NAIROBI, July 11 – A former Chief Executive of a local NGO said Friday that he was prepared to table the names of some of the politicians who financed or planned skirmishes to protest the disputed December election.
Kepta Ombati, who headed the Youth Agenda, said they have a detailed report on some of the financiers and others who played active roles in instigating the violence.
“We will provide all the information including the names to this commission,” he said while giving his testimony to the Waki Commission of Inquiry probing the poll riots on Friday.
During cross examination, Justice Philip Waki, who is chairing the commission, demanded to know if Ombati was also willing to assist them get what he had referred to as ‘big fish’.
The following is an excerpt from the proceedings:
Justice Waki: “Obviously we must serve adverse notice if we are going to involve any persons who are going to be mentioned here, but we need to know the names first.
Ombati: We will be happy to provide all the information that we have including the names where we have them.
Justice Waki: Thank you very much, and hopefully you will also assist us to identify. I think you referred to big fish at some point. I don’t know how big these fish are but you will be able to let us know their identities. Are you in any position to help this commission deal with the big fish?

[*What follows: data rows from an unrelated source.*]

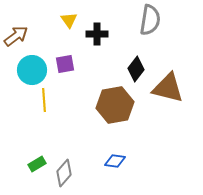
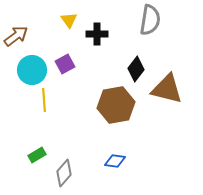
purple square: rotated 18 degrees counterclockwise
brown triangle: moved 1 px left, 1 px down
brown hexagon: moved 1 px right
green rectangle: moved 9 px up
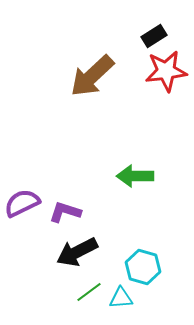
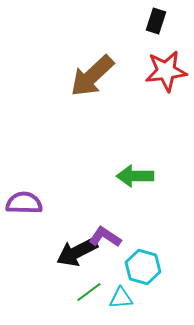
black rectangle: moved 2 px right, 15 px up; rotated 40 degrees counterclockwise
purple semicircle: moved 2 px right; rotated 27 degrees clockwise
purple L-shape: moved 40 px right, 25 px down; rotated 16 degrees clockwise
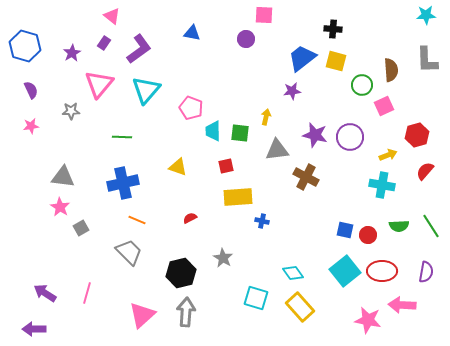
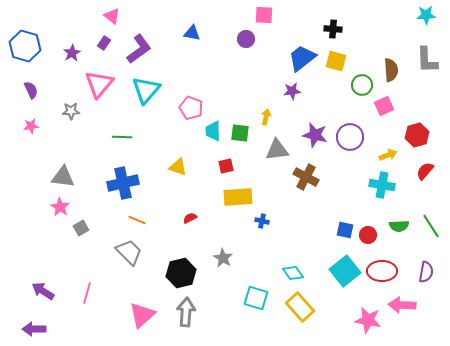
purple arrow at (45, 293): moved 2 px left, 2 px up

Ombati: My lord, we welcome the opportunity to aid the commission in any way because in our recommendation we have said that there can’t be solution of our history of the electoral violence unless we actually target the big fish. We would also be very happy to see you target the big fish.”
Once named publicly at the commission, the politicians and any others mentioned will be required to appear either in person or through their lawyers to defend themselves against accusations levelled against them.
Ombati is the fifth witness to appear before the commission, which has heard evidence from among others the Police Commissioner Major General Mohammed Hussein Ali.
Internal Security and Provincial Administration Permanent Secretary Francis Kimemia, who concluded his testimony on Friday morning, blamed the National Security Intelligence Service (NSIS) for failing to adequately advise the government on the formation of criminal gangs, which executed most of the violence.
Justice Waki: “Was there intelligence information about the formation of these gangs in other areas apart from Nairobi?
Kimemia: No my lords, not of any that I am aware of.
Justice Waki: And there was no information about who was organising them in those areas?
Kimemia: I have not come across such information my lords.”
The NSIS Director General Brigadier Michael Gichangi was scheduled to testify at the commission on Friday but failed to show up, citing commitments at another Parliamentary committee probing the controversial sale of the Grand Regency hotel.
His lawyer Ahmednasir Abdulahi pleaded with the commission to re-schedule his appearance.
“With your indulgence my lords, he can come with his team next week at a date convenient to the commission,” he implored, and successfully secured Thursday July 17 as the suitable day.
The spy chief is expected to make public measures that his department took to warn the government of any planned forms of violence.
NSIS is charged with the task of advising the government on intelligence information on diverse issues mainly security.
Its director is an appointee of the President and directly reports to him.